Bridging the Gap between Glycosylation and Vesicle Traffic

Abstract

Glycosylation is recognized as a vitally important posttranslational modification. The structure of glycans that decorate proteins and lipids is largely dictated by biosynthetic reactions occurring in the Golgi apparatus. This biosynthesis relies on the relative distribution of glycosyltransferases and glycosidases, which is maintained by retrograde vesicle traffic between Golgi cisternae. Tethering of vesicles at the Golgi apparatus prior to fusion is regulated by Rab GTPases, coiled-coil tethers termed golgins and the multisubunit tethering complex known as the conserved oligomeric Golgi (COG) complex. In this review we discuss the mechanisms involved in vesicle tethering at the Golgi apparatus and highlight the importance of tethering in the context of glycan biosynthesis and a set of diseases known as congenital disorders of glycosylation.

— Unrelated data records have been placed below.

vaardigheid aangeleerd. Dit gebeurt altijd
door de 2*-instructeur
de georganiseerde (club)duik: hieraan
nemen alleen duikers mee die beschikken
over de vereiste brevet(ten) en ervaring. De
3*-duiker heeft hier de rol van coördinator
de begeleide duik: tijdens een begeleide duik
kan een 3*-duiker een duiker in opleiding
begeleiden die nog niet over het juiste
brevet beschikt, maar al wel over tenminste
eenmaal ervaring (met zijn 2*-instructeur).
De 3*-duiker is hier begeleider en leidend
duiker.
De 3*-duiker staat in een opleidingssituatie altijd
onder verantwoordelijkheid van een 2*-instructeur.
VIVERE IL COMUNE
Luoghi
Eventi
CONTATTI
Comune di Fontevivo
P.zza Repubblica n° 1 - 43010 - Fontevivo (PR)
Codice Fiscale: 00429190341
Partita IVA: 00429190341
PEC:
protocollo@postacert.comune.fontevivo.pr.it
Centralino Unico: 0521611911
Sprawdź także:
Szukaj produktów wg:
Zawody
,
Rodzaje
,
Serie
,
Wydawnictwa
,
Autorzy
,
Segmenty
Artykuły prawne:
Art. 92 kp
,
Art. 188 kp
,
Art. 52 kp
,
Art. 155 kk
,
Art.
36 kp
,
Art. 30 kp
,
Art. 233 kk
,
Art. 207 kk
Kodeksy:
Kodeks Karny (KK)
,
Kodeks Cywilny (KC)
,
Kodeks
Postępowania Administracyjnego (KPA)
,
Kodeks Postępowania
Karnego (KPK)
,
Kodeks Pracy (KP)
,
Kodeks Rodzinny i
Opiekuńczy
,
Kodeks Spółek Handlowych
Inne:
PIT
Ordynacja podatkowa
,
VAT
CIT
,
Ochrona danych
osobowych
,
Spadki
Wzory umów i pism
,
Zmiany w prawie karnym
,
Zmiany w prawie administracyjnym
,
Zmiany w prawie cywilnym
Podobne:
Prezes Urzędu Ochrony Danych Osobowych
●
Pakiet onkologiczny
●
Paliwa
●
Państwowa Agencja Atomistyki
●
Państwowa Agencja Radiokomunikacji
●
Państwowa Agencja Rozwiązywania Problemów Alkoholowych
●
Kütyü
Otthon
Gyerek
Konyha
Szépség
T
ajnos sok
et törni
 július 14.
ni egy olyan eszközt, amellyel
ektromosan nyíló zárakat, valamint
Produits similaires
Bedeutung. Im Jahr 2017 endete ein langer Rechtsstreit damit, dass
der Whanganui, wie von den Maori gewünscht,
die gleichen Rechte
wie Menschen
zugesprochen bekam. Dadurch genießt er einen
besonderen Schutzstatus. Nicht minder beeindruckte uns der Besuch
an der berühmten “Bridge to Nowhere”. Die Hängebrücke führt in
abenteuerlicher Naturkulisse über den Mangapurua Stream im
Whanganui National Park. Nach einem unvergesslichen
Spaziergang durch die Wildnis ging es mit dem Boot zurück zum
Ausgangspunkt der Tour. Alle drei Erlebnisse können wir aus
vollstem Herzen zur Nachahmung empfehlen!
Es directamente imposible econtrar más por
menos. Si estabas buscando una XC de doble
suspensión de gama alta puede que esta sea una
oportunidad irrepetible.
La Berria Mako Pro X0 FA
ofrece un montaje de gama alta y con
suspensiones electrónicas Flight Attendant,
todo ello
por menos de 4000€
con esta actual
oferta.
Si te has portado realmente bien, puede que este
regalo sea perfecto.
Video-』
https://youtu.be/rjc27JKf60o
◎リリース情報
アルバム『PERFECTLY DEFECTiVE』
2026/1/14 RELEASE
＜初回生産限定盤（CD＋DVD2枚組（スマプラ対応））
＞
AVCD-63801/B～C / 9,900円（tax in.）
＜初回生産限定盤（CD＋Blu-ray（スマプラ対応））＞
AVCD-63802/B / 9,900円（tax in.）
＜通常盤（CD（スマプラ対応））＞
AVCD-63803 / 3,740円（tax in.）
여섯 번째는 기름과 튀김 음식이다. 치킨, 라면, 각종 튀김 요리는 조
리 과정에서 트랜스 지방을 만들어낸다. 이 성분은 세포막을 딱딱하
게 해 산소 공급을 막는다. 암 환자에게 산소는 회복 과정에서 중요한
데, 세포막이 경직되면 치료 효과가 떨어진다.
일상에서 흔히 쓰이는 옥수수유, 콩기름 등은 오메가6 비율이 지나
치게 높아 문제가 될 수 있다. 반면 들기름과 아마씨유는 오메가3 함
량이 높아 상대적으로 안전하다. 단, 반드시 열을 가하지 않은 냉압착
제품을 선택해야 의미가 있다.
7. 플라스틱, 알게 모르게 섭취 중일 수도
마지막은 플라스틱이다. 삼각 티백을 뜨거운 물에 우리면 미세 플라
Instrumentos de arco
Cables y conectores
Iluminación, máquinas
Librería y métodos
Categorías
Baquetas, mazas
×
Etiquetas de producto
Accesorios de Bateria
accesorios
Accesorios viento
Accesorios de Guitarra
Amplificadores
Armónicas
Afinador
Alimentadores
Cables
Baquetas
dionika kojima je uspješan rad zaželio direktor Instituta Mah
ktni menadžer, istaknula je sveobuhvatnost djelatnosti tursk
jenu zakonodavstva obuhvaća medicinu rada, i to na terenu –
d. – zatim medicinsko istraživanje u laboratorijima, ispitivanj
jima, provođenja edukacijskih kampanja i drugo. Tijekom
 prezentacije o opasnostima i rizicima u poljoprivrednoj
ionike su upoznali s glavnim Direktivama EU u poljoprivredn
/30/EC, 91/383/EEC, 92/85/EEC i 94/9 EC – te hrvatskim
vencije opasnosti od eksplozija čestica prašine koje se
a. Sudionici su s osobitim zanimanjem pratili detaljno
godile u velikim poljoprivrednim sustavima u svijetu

Keywords: COG complex; Golgi apparatus; congenital disorders of glycosylation; glycan processing; vesicle tethering.

Figure 1

Different stages of N-glycan complexity. N-linked glycans are classified into oligomannose, hybrid and complex type glycans based on their structures. Hybrid and in particular complex N-glycans can contain more branches than shown by the addition of extra GlcNAc residues onto the mannoses already functionalized this way. In addition, a GlcNAc can also be added to the mannose linked to the chitobiose core. This can result in upto five branches on complex glycans. Every N-glycan consists of a core built up of a chitobiose core [two N-acetyl glucosamines (GlcNAc)] that links to an asparagine sidechain in an Asn-X-Ser/Thr sequence, followed by three mannoses that initiate two separate branches. The antennae of N-glycans then consist of either all mannose residues (oligomannose glycans, left structure), a combination of GlcNAc, galactose, sialic acid and fucose residues (complex glycans, right structure) or a mixture of these with one branch being complex, the other oligomannose (middle structure).

Figure 2

Glycan processing and complexity. N-linked glycans are processed from oligomannose to complex as they traverse the Golgi apparatus. The enzymatic reactions needed for processing of glycans from oligomannose to hybrid and complex are compartmentalized into Golgi cisternae. Mannose trimming enzymes are in the cis and medial Golgi, GlcNAc addition and associated branching in the medial, while capping with galactose and sialic acid in the trans. The differential distribution of these enzymes is maintained through vesicular sorting, with COPI-coated vesicles moving them in the retrograde direction.

Figure 3

Intra-Golgi retrograde vesicle tethering and targeting. Vesicles carrying glycosylation enzymes are targeted to the correct cisternae by different combinations of interactions between trafficking proteins, including Rabs, golgins, and the COG complex. This allows for a complex targeting system leading to the maintenance of enzyme localization within the Golgi, which is pertinent to glycan processing. Golgins grab vesicles at a long distance from the cisternal membranes. This tethering and the movement of the vesicle to the cisternal membrane at the base of the golgin are assisted by Rabs and COG. Possible mechanisms for these are depicted and explained in the text.

Figure 4

Interactions of the COG complex. The COG complex forms a bi-lobed structure with subunits Cog1-4 making up lobe A and lobe B consisting of Cog5-8. Each subunit (except Cog1) has been demonstrated to interact with numerous proteins involved in Golgi trafficking and tethering such as golgins, SNAREs and Rabs. ^*Indicates an interaction with the COG complex as a whole.

Figure 5

Trafficking defects at the Golgi apparatus. Normal Golgi trafficking, as predicted by the cisternal maturation model, in which COPI-vesicles transport enzymes in the retrograde direction to sort them to their respective cisternal destinations. Different forms of trafficking defects can manifest themselves in a number of ways. COG-CDGs and golgin mutations are likely to lead to the mislocalization of a specific subset of cargo containing vesicles depending on the COG subunit or golgin that is affected (left side). In this case some enzymes, for example sialyltransferases, could be lost from cisternae. More global glycosylation defects, which would likely be embryonically lethal but can be observed in tissue culture, may be the result of an unstable COG complex as a whole, for example due to deletion of a full subunit (right side). This would lead to the loss of several enzymes, but could also broaden the distribution of some enzymes, such as mannosidase I.